Quick reminder: Custom store listings are used to create a store listing for specific users in the countries you select or if you want to send the users to a unique store listing URL. For instance, if you run paid campaigns or want to target a specific language in a country with multiple official languages (like Switzerland, Canada, Israel, etc.)
The third step is to choose an experiment type. Here you also have two options - you can target your default language or select a localized experiment (you can have up to five localized experiments at the same time). Also, localized experiments allow you to test short and long descriptions, while default experiments don’t have this option. We highly recommend running localized experiments.
Once you are done with this, click next and proceed to the next step.
Step 2 - Set up the experiment goals
Now comes the part where you can fine-tune your experiment settings, something we already discussed in the previous part of this guide. You want to get this right because the setting you choose will influence the accuracy of your test and how many app installs you will need to reach your desired result.
Here is the exact list of things you need to know.
Target metric is used to determine the experiment result. You can choose between Retained first-time installers and First-time installers. Going with the first option is recommended because you generally want to target users that keep your app or game installed for at least one day.
Here you choose the number of variants to test against the current store listing. Generally, testing a single variant will require less time to finish the test. Google Play Console will show you next to each option how many installs you need.
It is up to you to choose how many variants you want to test, but we recommend starting with one until you get more comfortable with the tool.
The experiment audience setting is where you choose the percentage of store listing visitors that will see an experimental variant vs. your current listing. If you have more variants you test (e.g., A/B/C test), the testing audience will be split equally across all experimental variants. Each testing variant will get the same amount of traffic for your experiments.
Minimum detectable effect (MDE)
As mentioned before, you can choose the detectable value that Google Play will consider to evaluate whether the test was a success. You can select preset percentages from the drop-down menu and see the estimations from Google Play, that is, how many installs you will need to reach a certain MDE.
This is a new option that Google Play recently introduced to Store listing experiments. You can choose between four confidence intervals, which wasn’t possible before. The higher the confidence level, the more accurate your Store listing experiment results will be.
Also, higher confidence levels will decrease the probability of a false positive, but you will need more installs to reach those higher levels.
As a general rule of thumb, we suggest choosing a 95% confidence level, as this is an industry-standard with testing in general.
The end part of this step summarizes when your experiment is likely to be done in days and how many first-time installers you will need to complete the experiment.
You can edit the estimates by clicking on the “Edit estimates” button and if you are happy with it, proceed to the next step.

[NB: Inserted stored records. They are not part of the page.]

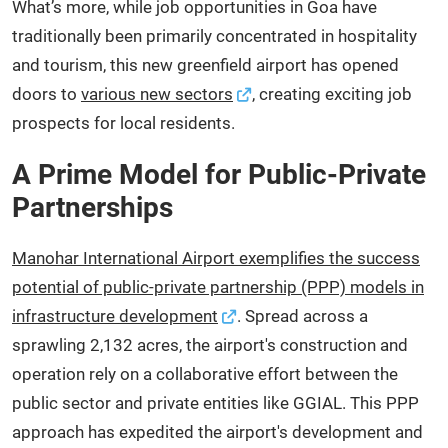
What’s more, while job opportunities in Goa have
traditionally been primarily concentrated in hospitality
and tourism, this new greenfield airport has opened
doors to
various new sectors
, creating exciting job
prospects for local residents.
A Prime Model for Public-Private
Partnerships
Manohar International Airport exemplifies the success
potential of public-private partnership (PPP) models in
infrastructure development
. Spread across a
sprawling 2,132 acres, the airport's construction and
operation rely on a collaborative effort between the
public sector and private entities like GGIAL. This PPP
approach has expedited the airport's development and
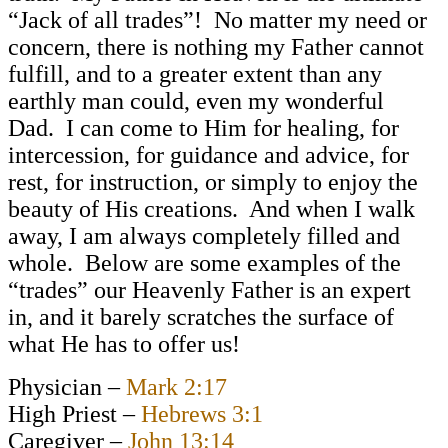
“Jack of all trades”! No matter my need or
concern, there is nothing my Father cannot
fulfill, and to a greater extent than any
earthly man could, even my wonderful
Dad. I can come to Him for healing, for
intercession, for guidance and advice, for
rest, for instruction, or simply to enjoy the
beauty of His creations. And when I walk
away, I am always completely filled and
whole. Below are some examples of the
“trades” our Heavenly Father is an expert
in, and it barely scratches the surface of
what He has to offer us!
Physician –
Mark 2:17
High Priest –
Hebrews 3:1
Caregiver –
John 13:14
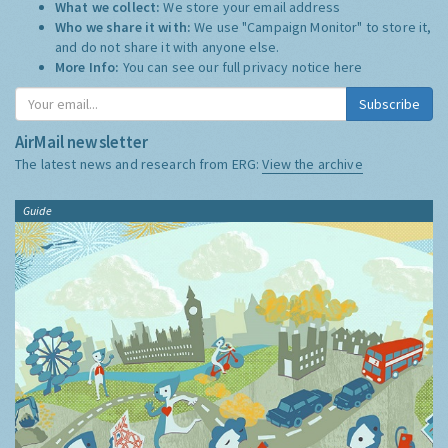
What we collect:
We store your email address
Who we share it with:
We use "Campaign Monitor" to store it,
and do not share it with anyone else.
More Info:
You can see our full privacy notice
here
Subscribe
AirMail newsletter
The latest news and research from ERG:
View the archive
Guide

Step 3 - Variant configuration
Now you come to the part where you can choose which attribute you will test and what your test variant will look like.

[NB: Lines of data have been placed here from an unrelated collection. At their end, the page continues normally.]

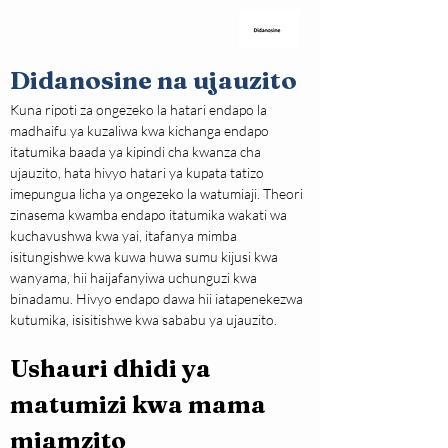
Didanosine na ujauzito
Kuna ripoti za ongezeko la hatari endapo la 
madhaifu ya kuzaliwa kwa kichanga endapo 
itatumika baada ya kipindi cha kwanza cha 
ujauzito, hata hivyo hatari ya kupata tatizo 
imepungua licha ya ongezeko la watumiaji. Theori 
zinasema kwamba endapo itatumika wakati wa 
kuchavushwa kwa yai, itafanya mimba 
isitungishwe kwa kuwa huwa sumu kijusi kwa 
wanyama, hii haijafanyiwa uchunguzi kwa 
binadamu. Hivyo endapo dawa hii iatapenekezwa 
kutumika, isisitishwe kwa sababu ya ujauzito.
Ushauri dhidi ya 
matumizi kwa mama 
mjamzito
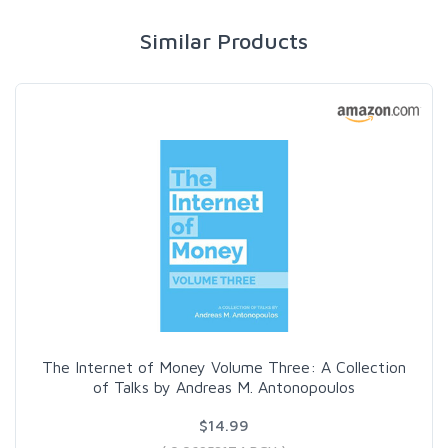
Similar Products
The Internet of Money Volume Three: A Collection
of Talks by Andreas M. Antonopoulos
$14.99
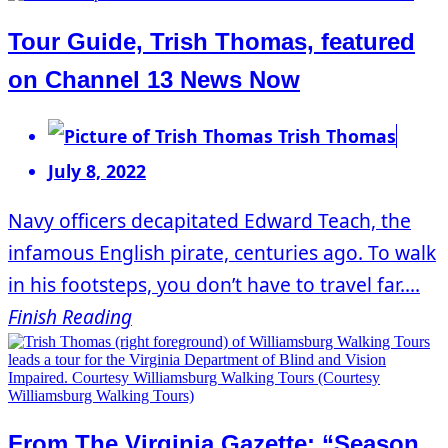
Tour Guide, Trish Thomas, featured
on Channel 13 News Now
Trish Thomas
July 8, 2022
Navy officers decapitated Edward Teach, the
infamous English pirate, centuries ago. To walk
in his footsteps, you don’t have to travel far....
Finish Reading
From The Virginia Gazette: “Season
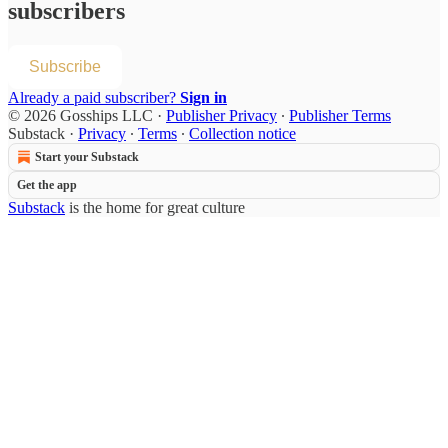
subscribers
Subscribe
Already a paid subscriber?
Sign in
© 2026 Gosships LLC
·
Publisher Privacy
∙
Publisher Terms
Substack
·
Privacy
∙
Terms
∙
Collection notice
Start your Substack
Get the app
Substack
is the home for great culture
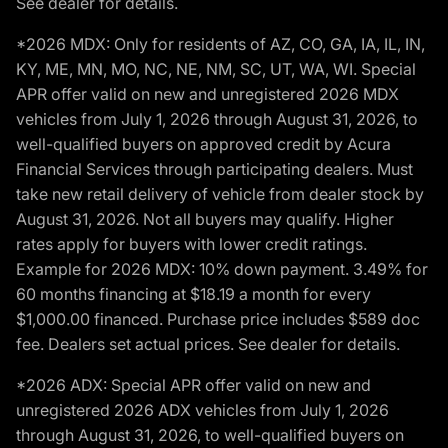
See dealer for details.
*2026 MDX: Only for residents of AZ, CO, GA, IA, IL, IN,
KY, ME, MN, MO, NC, NE, NM, SC, UT, WA, WI. Special
APR offer valid on new and unregistered 2026 MDX
vehicles from July 1, 2026 through August 31, 2026, to
well-qualified buyers on approved credit by Acura
Financial Services through participating dealers. Must
take new retail delivery of vehicle from dealer stock by
August 31, 2026. Not all buyers may qualify. Higher
rates apply for buyers with lower credit ratings.
Example for 2026 MDX: 10% down payment. 3.49% for
60 months financing at $18.19 a month for every
$1,000.00 financed. Purchase price includes $589 doc
fee. Dealers set actual prices. See dealer for details.
*2026 ADX: Special APR offer valid on new and
unregistered 2026 ADX vehicles from July 1, 2026
through August 31, 2026, to well-qualified buyers on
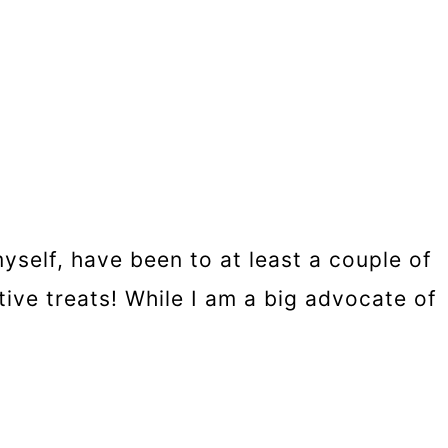
self, have been to at least a couple of
ive treats! While I am a big advocate of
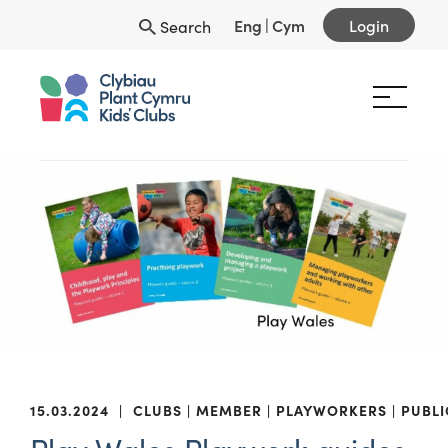
Eng
|
Cym
Login
Search
15.03.2024
|
CLUBS
MEMBER
PLAYWORKERS
PUBLI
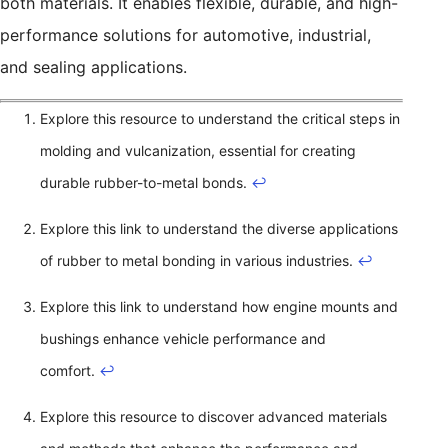
both materials. It enables flexible, durable, and high-
performance solutions for automotive, industrial,
and sealing applications.
Explore this resource to understand the critical steps in
molding and vulcanization, essential for creating
durable rubber-to-metal bonds.
↩
Explore this link to understand the diverse applications
of rubber to metal bonding in various industries.
↩
Explore this link to understand how engine mounts and
bushings enhance vehicle performance and
comfort.
↩
Explore this resource to discover advanced materials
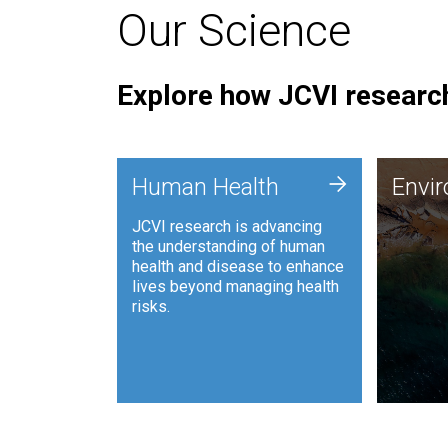
Our Science
Explore how JCVI research
Envi
+
Human Health
Envi
JCVI is
JCVI research is advancing
and ana
the understanding of human
synthet
health and disease to enhance
to harn
lives beyond managing health
such as
risks.
and sust
Human Health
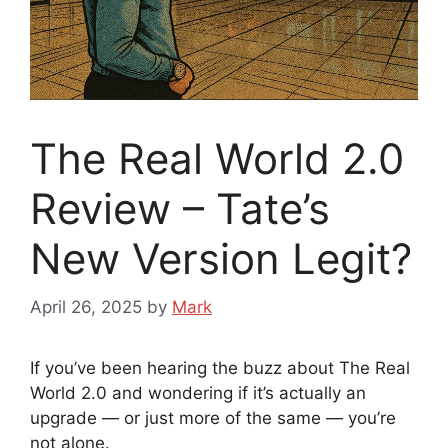
The Real World 2.0
Review – Tate’s
New Version Legit?
April 26, 2025
by
Mark
If you’ve been hearing the buzz about The Real
World 2.0 and wondering if it’s actually an
upgrade — or just more of the same — you’re
not alone.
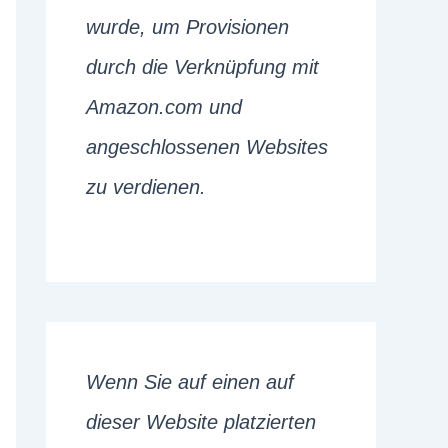
wurde, um Provisionen
durch die Verknüpfung mit
Amazon.com und
angeschlossenen Websites
zu verdienen.
Wenn Sie auf einen auf
dieser Website platzierten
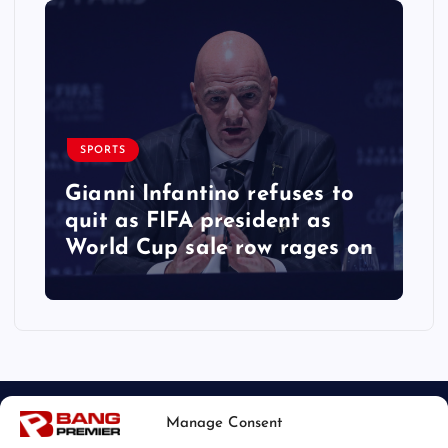
SPORTS
Gianni Infantino refuses to
quit as FIFA president as
World Cup sale row rages on
Manage Consent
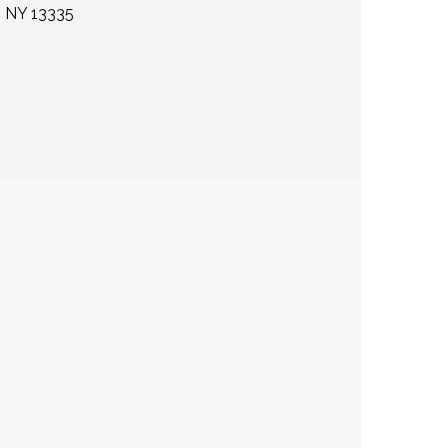
 NY 13335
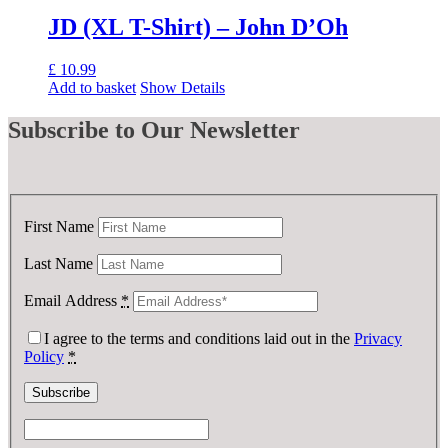
£ 50.00.
£ 25.00.
JD (XL T-Shirt) – John D’Oh
£
10.99
Add to basket
Show Details
Subscribe
to Our Newsletter
First Name
Last Name
Email Address
*
I agree to the terms and conditions laid out in the
Privacy
Policy
*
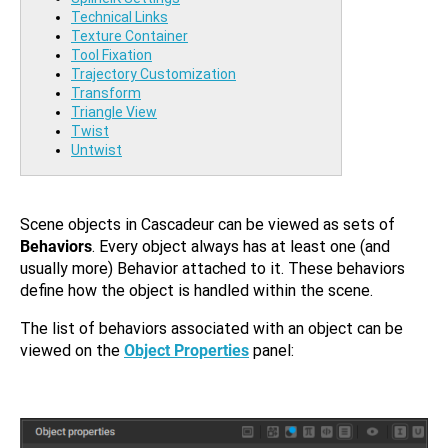
Technical Links
Texture Container
Tool Fixation
Trajectory Customization
Transform
Triangle View
Twist
Untwist
Scene objects in Cascadeur can be viewed as sets of
Behaviors
. Every object always has at least one (and
usually more) Behavior attached to it. These behaviors
define how the object is handled within the scene.
The list of behaviors associated with an object can be
viewed on the
Object Properties
panel:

As mentioned before, you can choose from six different elements and app descriptions will be available only if you have chosen to run a localized experiment.
The recommendation is to test one attribute at a time and to run only one attribute test for that specific localization.

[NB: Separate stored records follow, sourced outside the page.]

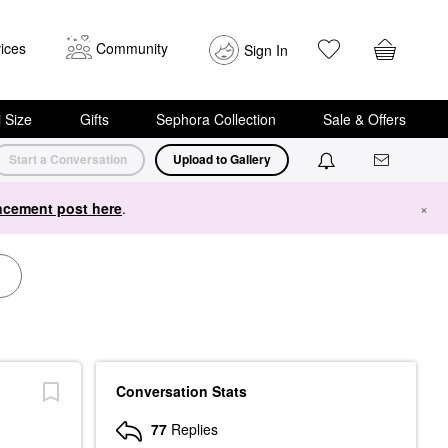
ices
Community
Sign In
i Size
Gifts
Sephora Collection
Sale & Offers
Start a Conversation
Upload to Gallery
cement post here
.
×
Conversation Stats
77
Replies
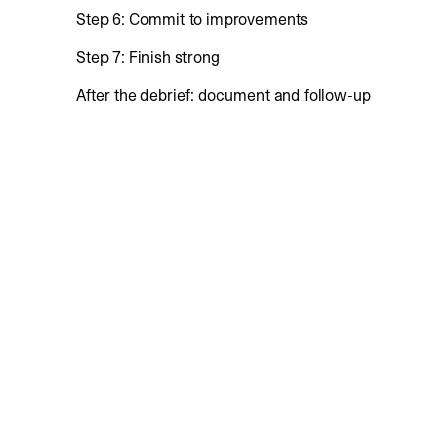
Step 6: Commit to improvements
Step 7: Finish strong
After the debrief: document and follow-up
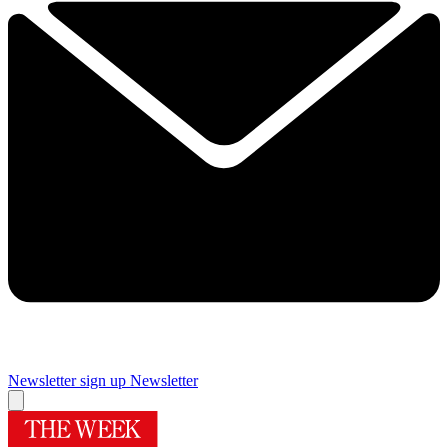
Newsletter sign up
Newsletter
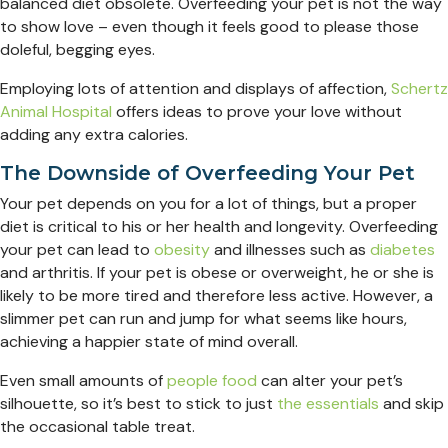
balanced diet obsolete. Overfeeding your pet is not the way
to show love – even though it feels good to please those
doleful, begging eyes.
Employing lots of attention and displays of affection,
Schertz
Animal Hospital
offers ideas to prove your love without
adding any extra calories.
The Downside of Overfeeding Your Pet
Your pet depends on you for a lot of things, but a proper
diet is critical to his or her health and longevity. Overfeeding
your pet can lead to
obesity
and illnesses such as
diabetes
and arthritis. If your pet is obese or overweight, he or she is
likely to be more tired and therefore less active. However, a
slimmer pet can run and jump for what seems like hours,
achieving a happier state of mind overall.
Even small amounts of
people food
can alter your pet’s
silhouette, so it’s best to stick to just
the essentials
and skip
the occasional table treat.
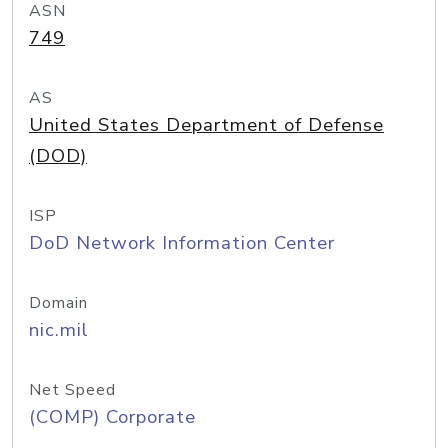
ASN
749
AS
United States Department of Defense
(DOD)
ISP
DoD Network Information Center
Domain
nic.mil
Net Speed
(COMP) Corporate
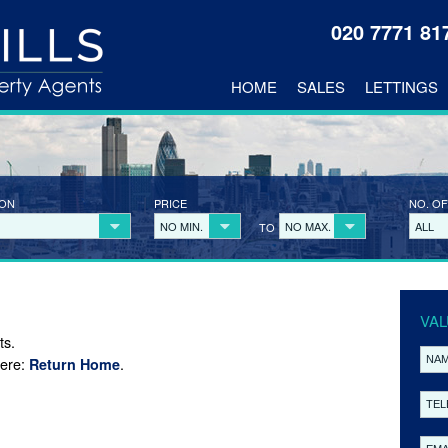
020 7771 8
HOME
SALES
LETTINGS
ION
PRICE
NO. OF
NO MIN.
NO MAX.
ALL
TO
VAL
ts.
here:
.
Return Home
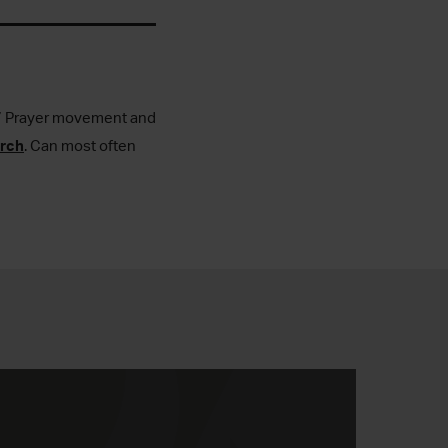
4-7 Prayer movement and
urch
. Can most often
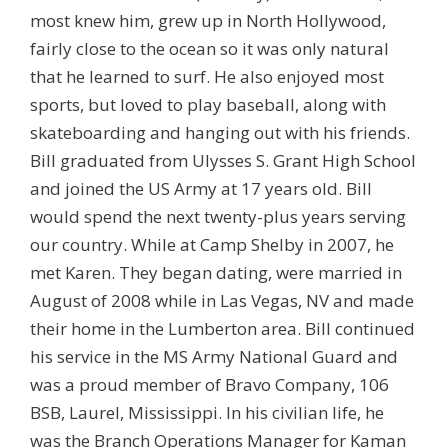
most knew him, grew up in North Hollywood,
fairly close to the ocean so it was only natural
that he learned to surf. He also enjoyed most
sports, but loved to play baseball, along with
skateboarding and hanging out with his friends.
Bill graduated from Ulysses S. Grant High School
and joined the US Army at 17 years old. Bill
would spend the next twenty-plus years serving
our country. While at Camp Shelby in 2007, he
met Karen. They began dating, were married in
August of 2008 while in Las Vegas, NV and made
their home in the Lumberton area. Bill continued
his service in the MS Army National Guard and
was a proud member of Bravo Company, 106
BSB, Laurel, Mississippi. In his civilian life, he
was the Branch Operations Manager for Kaman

Depending on the number of variants you chose to test in the previous step, you will have one or more testing variants that you can customize. Each test variant needs to have its name and the text or image you want to test against the current store listing.
For instance, if you want to test a short description, your test might look like this:
- Current store listing short description: “Share images and videos instantly with your friends.”
- Name of the testing variant: “Test A_short description.”
- Testing store listing short description: “Image sharing and easy video editing features in one place.”
Once you set up your variants and are happy with your current setting, click on “Start experiment,” and Google Play will soon make your experiments live.
A/B testing could also help with indexing new keywords. For instance, short and long descriptions influence keyword indexation. So just by testing new description variants with keywords that you don’t use with current store listings, you might be able to get indexed in a new set of keywords. Although this shouldn’t be a long-term tactic, you could get more visibility by doing A/B tests with app descriptions.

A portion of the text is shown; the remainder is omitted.